When it comes to freehand, I read a tip long ago (source long forgotten) that basically outlined this process:
  • Use well thinned paint.
  • Put dots of paint to create a "constellation" of the design.
  • Start filling in the details of the design.
  • Use the base color to go back and "erase" overpainting parts or even to create the design itself.
  • This process definitely helped me a lot here.

    Oh yeah, and then there were Stormpods as well. These were quick. I painted simple numbering insignias on them. Nothing particularly fancy. I do however like that I can leave these parked on the Stormwall's base when awaiting launching. With these I had to trim off all of the "broken ground" that is sculpted around their points. They do look a little odd on these bases, but I'm not going to sweat the small stuff here.

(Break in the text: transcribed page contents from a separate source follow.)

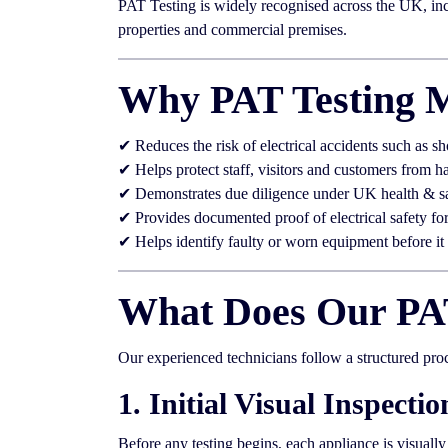
PAT Testing is widely recognised across the UK, incl
properties and commercial premises.
Why PAT Testing M
✔ Reduces the risk of electrical accidents such as sh
✔ Helps protect staff, visitors and customers from h
✔ Demonstrates due diligence under UK health & s
✔ Provides documented proof of electrical safety fo
✔ Helps identify faulty or worn equipment before i
What Does Our PAT
Our experienced technicians follow a structured pro
1. Initial Visual Inspectio
Before any testing begins, each appliance is visuall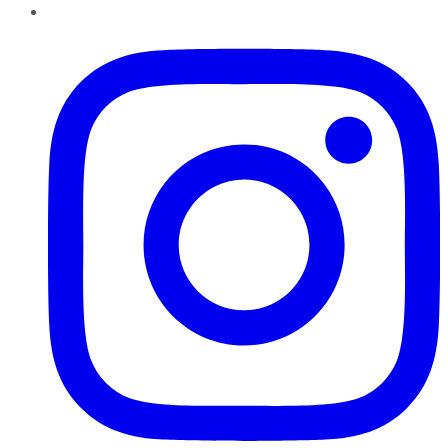
Instagram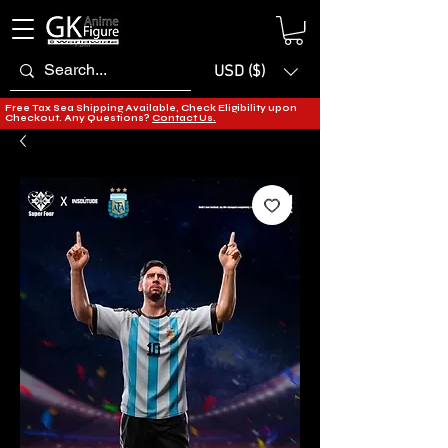
USD ($)
Free Tax Sea Shipping Available, Check Eligibility upon
Checkout. Any Questions?
Contact Us.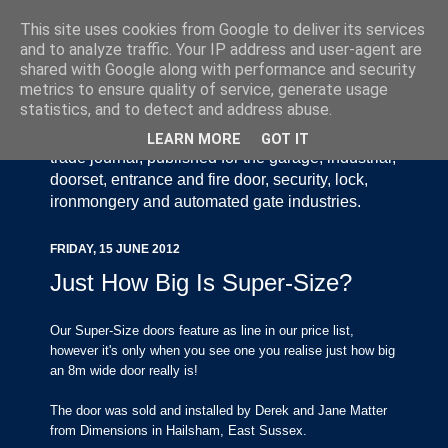
This site uses cookies from Google to deliver its services
and to analyze traffic. Your IP address and user-agent are
shared with Google along with performance and security
metrics to ensure quality of service, generate usage
statistics, and to detect and address abuse.
Door Industry Journal - The Voice of the UK Door
and Gate Industry is an independently produced
LEARN MORE
GOT IT
trade journal, published for the garage, industrial,
doorset, entrance and fire door, security, lock,
ironmongery and automated gate industries.
FRIDAY, 15 JUNE 2012
Just How Big Is Super-Size?
Our Super-Size doors feature as line in our price list,
however it's only when you see one you realise just how big
an 8m wide door really is!
The door was sold and installed by Derek and Jane Matter
from Dimensions in Hailsham, East Sussex.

    So what could have been better? Well, lots of stuff. Gap filling, better deep shading, more and better insignias, and lots of little blending smoothings. But this was a tabletop quality project. And honestly, i think I cranked this whole thing out in probably a week and a half of evenings, so I'm pretty proud. I would totally consider doing a second one of these, and that's really saying something.

    Aaaannnd... More pictures!

    Wednesday, July 16, 2014

    Battle Report: Nemo1 vs Syntherion

    This is not so much a battle report as just a quick picture to show I played yesterday. Sorry for the false advertising.

    Last night at my LGS, I rolled out my new Cygnar stuff, with a bunch of mercs in tow. I played against my good buddy Lance and his Syntherion army and we had a blast. I have to say that Nemo1's feat is pretty crushing against Convergence. Rather than a battle report, I'm just going to share my first impressions and excitements of playing Cygnar:
  • The Stormwall is awesome, and especially so when loaded with 5 focus.
  • Nemo1 has severe "old man" stats, but he's still a blast to play.
  • Stormsmiths are super fun. Especially with Stormpods out there. And especially when I pull off all 3 types of Storm Calls in a single game.
  • There are a LOT of mercs that work for Cygnar. I had no problem filling out a 50pt list with my existing merc collection.
  • Finn is unfortunately not super effective, but it was a blast to run him right up the field with impunity.

  • One of the best things about painting for me is getting to play the stuff that I've recently finished painting.
    And one of the best things about playing is that I get more motivation to paint.

    Tuesday, July 15, 2014

    Squire

    My Cygnar Dragon Horde has finally started rolling off the assembly line, and I'm going be rolling out pictures of completed stuff during the next several days. I'm starting with this humble beginning: the Squire. This was sort of a test model to make sure my color scheme for Cygnar would translate well to jacks. It was also a good exercise in how quickly I could crank something out to what I consider tabletop quality. I think this guy took me about 3 hours or less of painting time. It's a pretty simple model but with a lot of metal details. I didn't try to go through and highlight all the metal individually, but rather used simple drybrushing techniques to get it done fast. I find that using "directional drybrushing" does a good job of creating a highlighted brushed metal look with minimal effort.

    Now that my first 15 points of Cygnar is done (with a little extra to spare), I'm going to take it to my LGS for a test drive tonight. More to come!